Abstract: One of the most common risk-reduction strategies used by the Food and Drug Administration (FDA) to achieve its public health mission is to ensure that relevant health information and warnings about FDA-regulated products be disclosed to consumers and healthcare providers. Informational approaches, such as warning labels and nutrition labeling, are often used as a more flexible regulatory alternative to “command-and-control” approaches for addressing risks. From a social welfare perspective, informational strategies may be more efficient than “command-and-control” approaches in reducing risk because they reduce information asymmetry and allow individuals to decide for themselves how to best proceed. While informational approaches have the potential to be effective in promoting public health goals, compared with bans and other more restrictive types of regulatory approaches, their effects on actual behavior and consumption decisions are inherently more difficult to predict and to quantify ex-ante. We develop and apply a theoretical model of consumer response to predict the behavioral change brought about by healthcare information and warnings. In this model, we first estimate the effect of new health information about a product on consumers’ willingness to pay for that product. We then estimate the change in the equilibrium price and quantity demanded for the product. The model takes into account consumers’ absorption of new risk information, the change in perceived health cost or benefit of consuming a product, and spillovers to consumers who are not the target of the health information treatment. Disclaimer: The findings, interpretations, and conclusions expressed in this presentation are those of the authors in their private capacities, and they do not represent the views of the Food and Drug Administration or RTI.

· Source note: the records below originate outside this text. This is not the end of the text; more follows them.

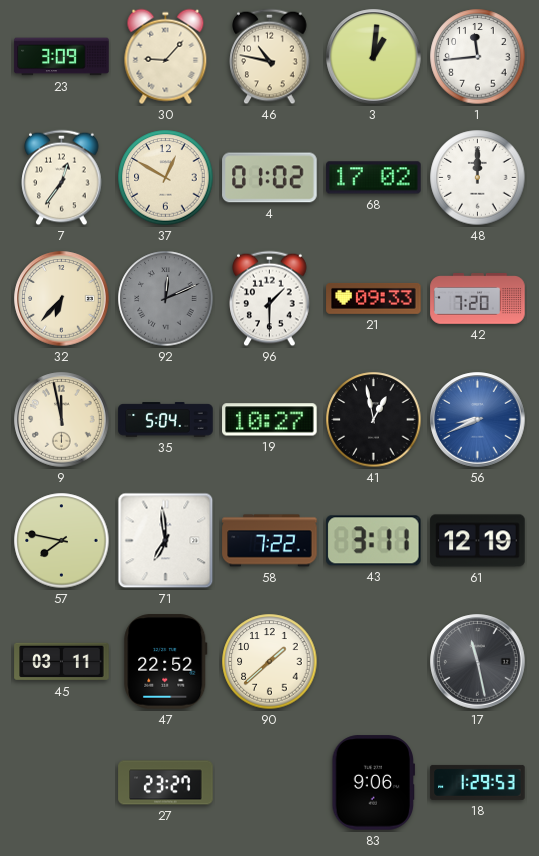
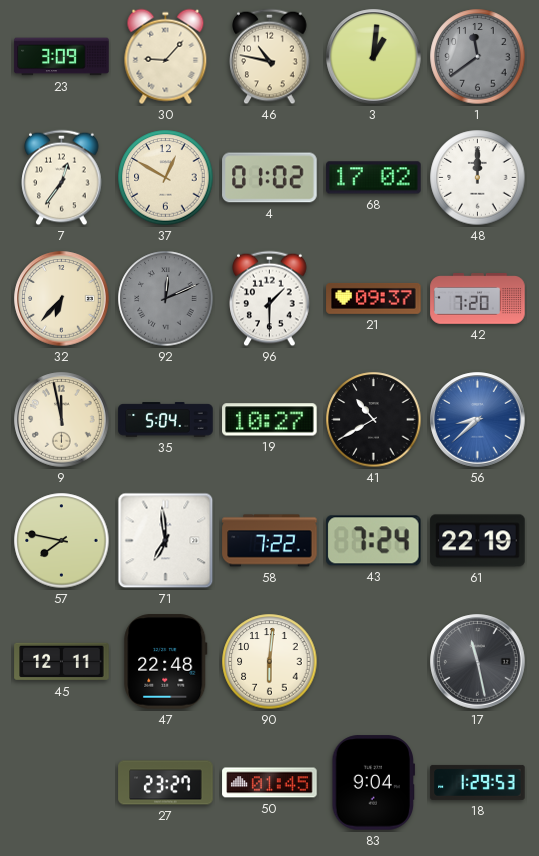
1: 11:44 -> 11:39
1 dial: white -> grey
21: 09:33 -> 09:37
41: 12:58 -> 10:40
56: 8:41 -> 8:38
43: 3:11 -> 7:24
61: 12:19 -> 22:19
45: 03:11 -> 12:11
47: 22:52 -> 22:48
90: 1:38 -> 6:01
50: none -> 01:45
83: 9:06 -> 9:04
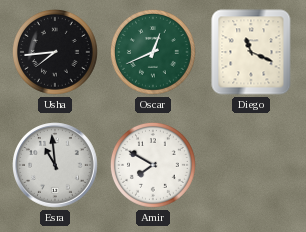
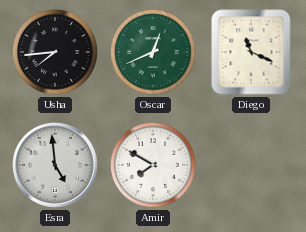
Esra: 10:59 -> 4:59
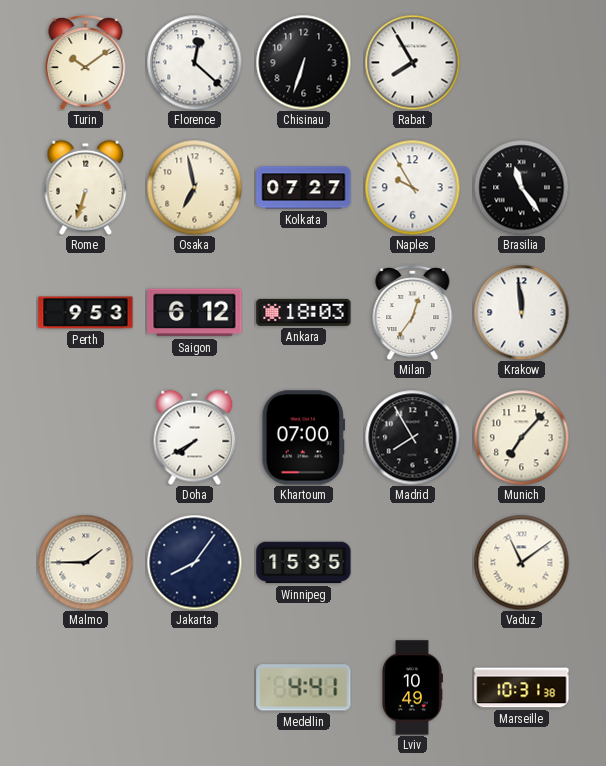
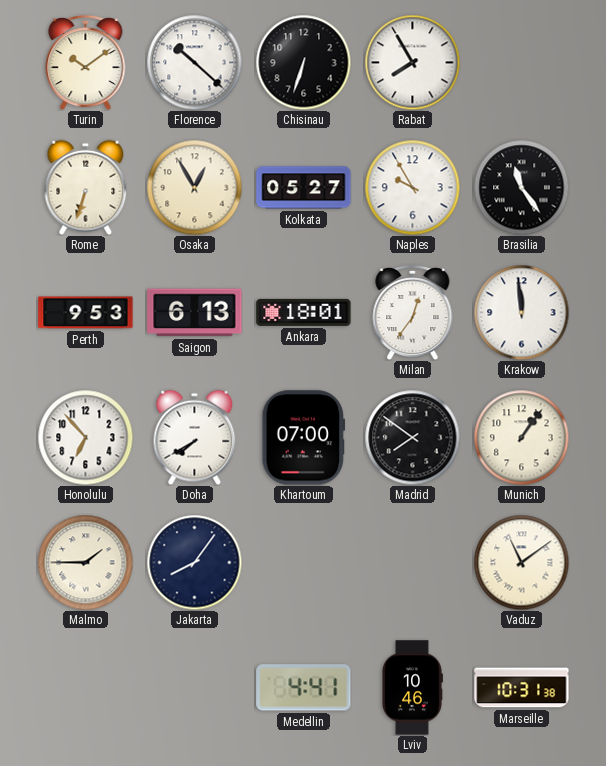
Florence: 12:22 -> 10:22
Osaka: 6:58 -> 12:55
Kolkata: 07:27 -> 05:27
Saigon: 6:12 -> 6:13
Ankara: 18:03 -> 18:01
Honolulu: none -> 6:53
Madrid: 7:55 -> 7:51
Munich: 7:07 -> 1:06
Winnipeg: 15:35 -> none
Lviv: 10:49 -> 10:46
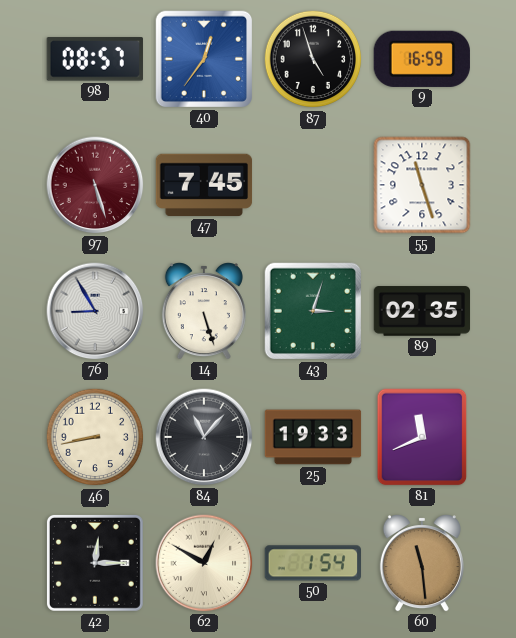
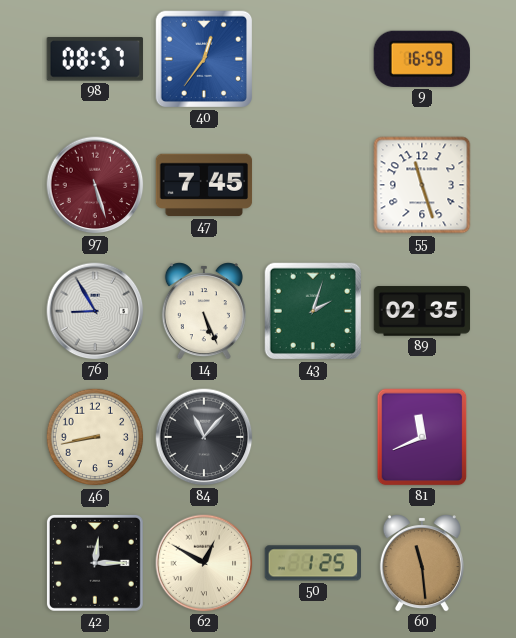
87: 4:57 -> none
14: 5:27 -> 5:26
43: 3:03 -> 2:03
25: 19:33 -> none
50: 1:54 -> 1:25
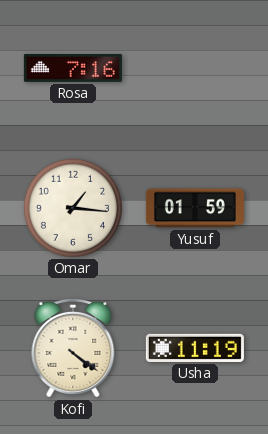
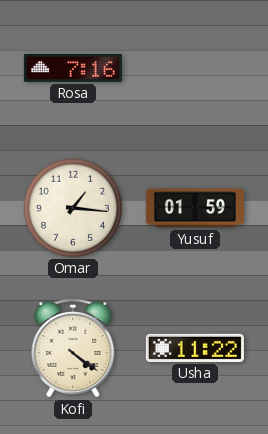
Usha: 11:19 -> 11:22
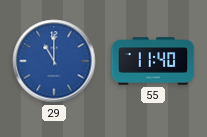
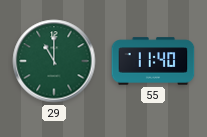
29 dial: blue -> green
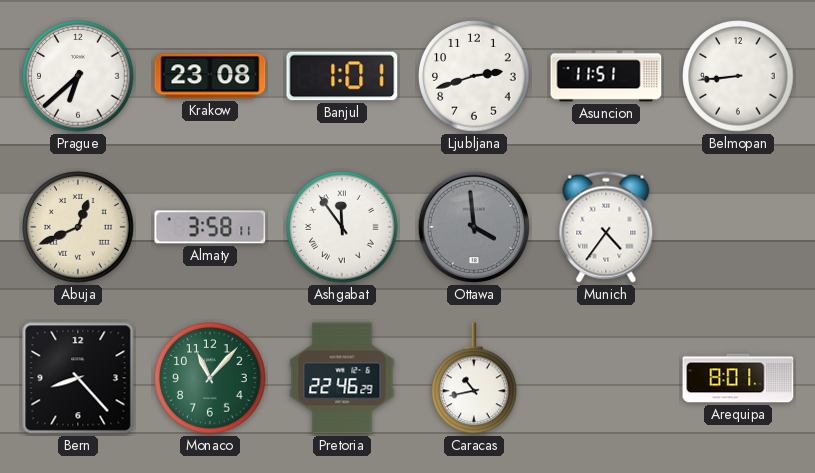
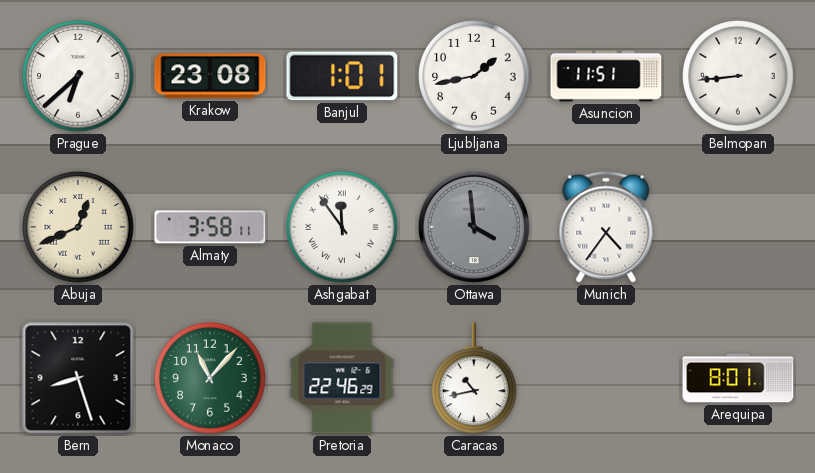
Ljubljana: 2:42 -> 1:43
Bern: 8:23 -> 8:27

W1-D.4  9:30 am  Calculating the Expected Net Present Value (ENPV) for the Development of a Rapid Point-of-Care Diagnostic (POC) Device for C. Difficile and Carbapenem-resistant enterobacteriaceae (CRE). Jessup A, Sertkaya A*, Wong H; HHS Office of the Assistant Secretary for Planning and Evaluation and Eastern Research Group, Inc.   aylin.sertkaya@erg.com

Abstract: The problem of antimicrobial resistance is a serious threat to global health. Although development of new antibacterial drugs will help with this problem, resistance can develop easily if the drug is overused or misused. Rapid point-of-care (POC) diagnostic tests can play an important role in guiding appropriate antibacterial drug treatment as they allow clinicians to identify patients who need antibacterial drugs, and if so, which drugs might be appropriate. Additionally, rapid POC diagnostic tests can also be used to identify patients who have a resistant bacterial cause for their disease and allow for appropriate therapy and proper actions to prevent transmission to other patients. However, the potential of these rapid POC diagnostic tests to foster appropriate use has not been fully realized. Given the potential public health impact of rapid POC diagnostic tests, it is important to understand the factors that may lead to the success of a new test so that proper incentives may be put in place to spur innovation. We develop a decision-tree model to estimate the private and social returns to developing a rapid POC diagnostic test for detecting C. Difficile and Carbapenem-resistant Enterobacteriaceae (CRE), two bacteria of major public health significance. Using the model, we then examine the level of public sector incentives needed to stimulate the development of a rapid POC diagnostic test for detecting C. Difficile and another for detecting Carbapenem-resistant Enterobacteriaceae (CRE).